# Any recommended substrate that can be found at Home Depot or Lowe's?



## JulieS (Jun 16, 2015)

Hello all,

I need to put a substrate in a 200-gallon aquarium for a hatchling (Sulcata), and that seems like a lot of little $10 bags of cypress mulch from the reptile store (which is 2 hours of driving as well).

Is there something which would come in a 40 or 50-lb bag from a store like Home Depot or Lowe's that would be suitable and safe? (Only an hour's drive also for that trip) If there is, could someone either link a picture of the bag from their website or give me the exact name?

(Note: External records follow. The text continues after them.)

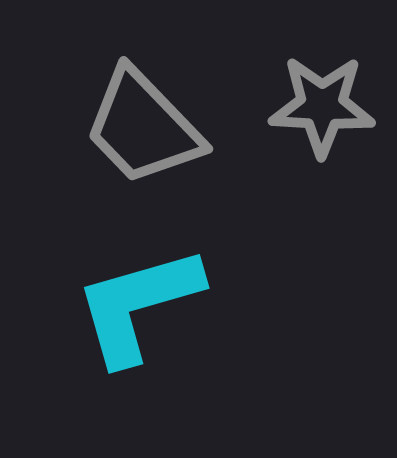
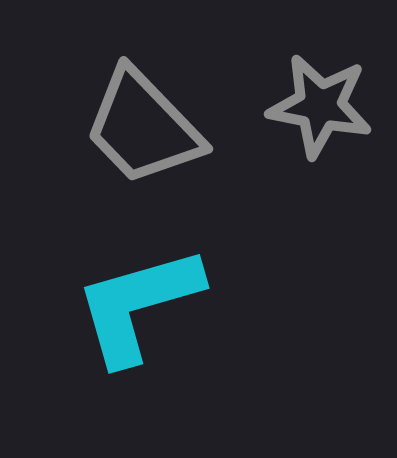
gray star: moved 2 px left; rotated 8 degrees clockwise
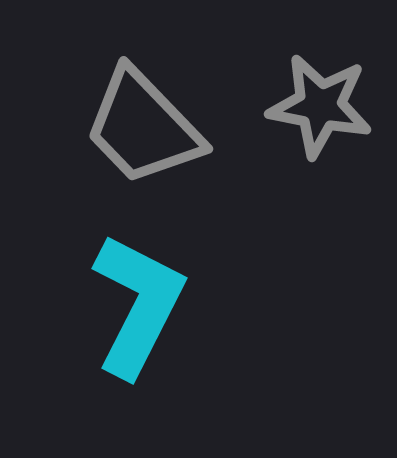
cyan L-shape: rotated 133 degrees clockwise
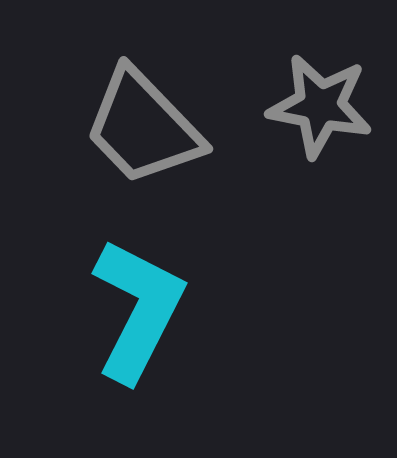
cyan L-shape: moved 5 px down
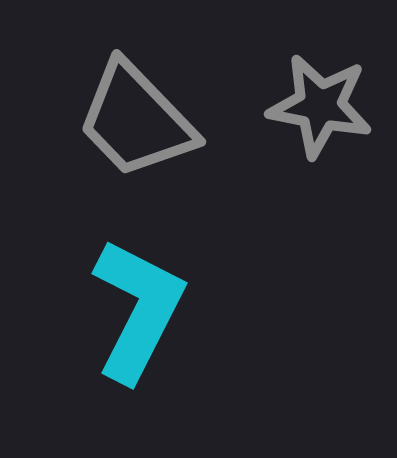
gray trapezoid: moved 7 px left, 7 px up
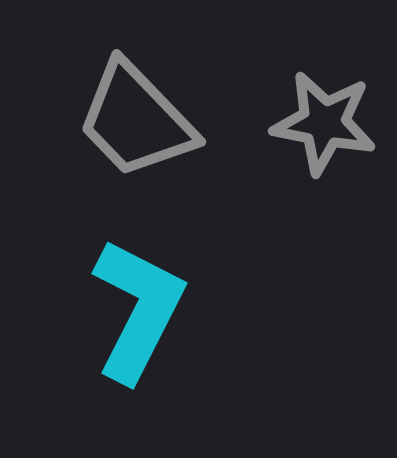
gray star: moved 4 px right, 17 px down
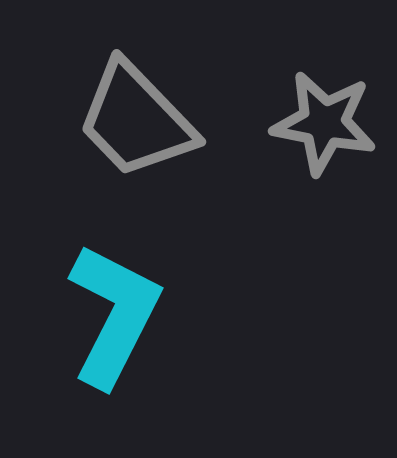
cyan L-shape: moved 24 px left, 5 px down
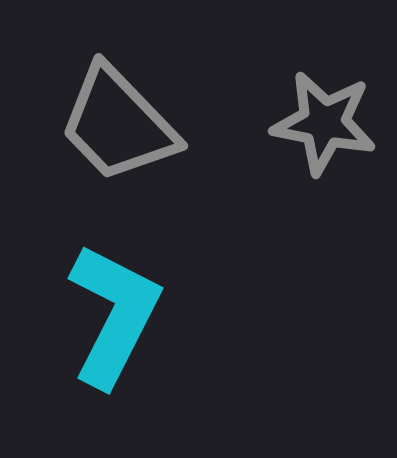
gray trapezoid: moved 18 px left, 4 px down
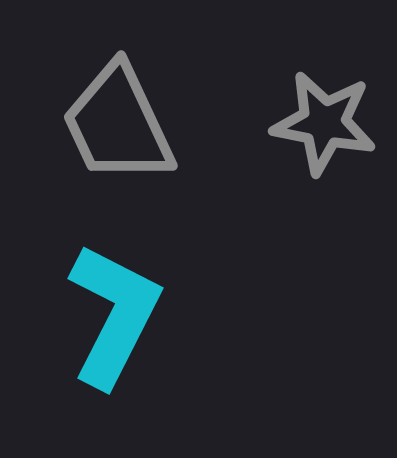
gray trapezoid: rotated 19 degrees clockwise
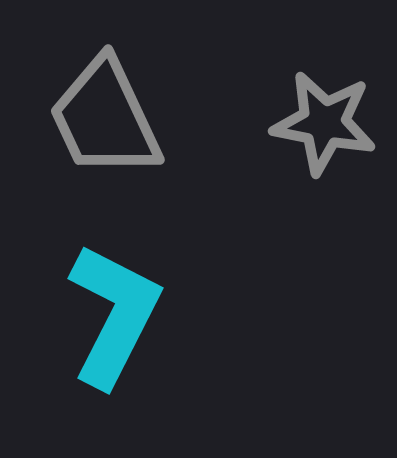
gray trapezoid: moved 13 px left, 6 px up
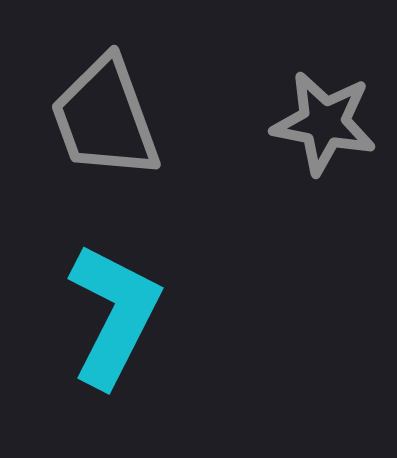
gray trapezoid: rotated 5 degrees clockwise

Also, does anyone ever just put potting soil in the bottom and then lay grass sod over the top to keep a tortoise on its own little lawn? If that's been done successfully, is there a best type of grass? I'm assuming there's lighting out there which could keep it alive (I'm used to lighting corals in my reef tanks). Or would tortoise temperatures be too much for most grass species longterm?

Thanks in advance,

Julie


----------



## Yelloweyed (Jun 16, 2015)

HD and Lowe's has peat moss in large bales $12. I used 2.5 to fill a 4x6 ft enclosure 4-6" deep. It expands like crazy once it gets wet and pats down nice to make a good walking surface.


----------



## Yelloweyed (Jun 16, 2015)

I bought a roll of grass to lay in the enclosure but found that the growers use a plastic mat of some sort to hold the roll together. It's between the grass and dirt. Best bet is seeds from online.


----------



## Odin's Gma (Jun 16, 2015)

I agree with @Yelloweyed. Seed is best, it's the only way to know for sure that the food your tort is getting is %100 safe (or at least 95)

This is a great source that many here use
http://www.tortoisesupply.com/SeedMixes
They have a sulcata mix that I have wanted to try forever, but every time I go to order it is out of stock. 

I have opted for making my own mixes thanks to Amazon and my local garden centers. If you can wait a week or so for delivery you can find everything you need (including coconut coir, lighting, Mazuri, etc.)

Here is my indoor food set-up (we are in MN, so indoor gardening is a must)
http://www.tortoiseforum.org/threads/gmas-indoor-winter-gardening-and-sulcata-brag-thread.112815/

The fastest seeds to sprout have been clover, radish and a few of the grasses. You can have sprouts in mere days. The painfully slow are agave. It is killing me!


----------



## JulieS (Jun 16, 2015)

Thanks everyone, and especially for that link to the indoor gardening thread!


----------



## DawnH (Jun 16, 2015)

I used a Topsoil (plain, no additives) peat moss mix. You can plant in it, they can dig in it, etc. You can even have one part with the cypress mulch for a different texture and all three mixes hold moisture/humidity really well. I do NOT like straight topsoil. It does not hold humidly in it like it does with peat moss or coco coir mixed in.

I also used the seed mixes from:

Sulcata Food http://www.sulcatafood.com/All_Store_Items.html

Carolina Pet Supply http://www.carolinapetsupply.com/catalog/index.php?main_page=product_info&products_id=179

& Tortoise Supply http://www.tortoisesupply.com/TestudoMix

Below is my sulcata's first habitat (visual's helped me when I started!) I used the pasture seed from Sulcata food and love it. It grows crazy fast (which is nice for me because I have no patience) and you can grow it indoors in a sunny location. I planted in a cheap large plastic toss away container and would rotate them in. (Plant two, put one in when ready, let the second grow more, when the first one was eaten, put the second one in, replant the first and so on...) It worked great. 

Hope this helps!

(BTW - Odin's Gma is freakishly fantastic with her green thumb. I plan on moving in with her this winter!)


----------



## Odin's Gma (Jun 16, 2015)

I can grow plenty of food for Odin, Tuleo and any other hungry sullys!

The visuals helped me too (and still do!), there are millions of ideas here!


----------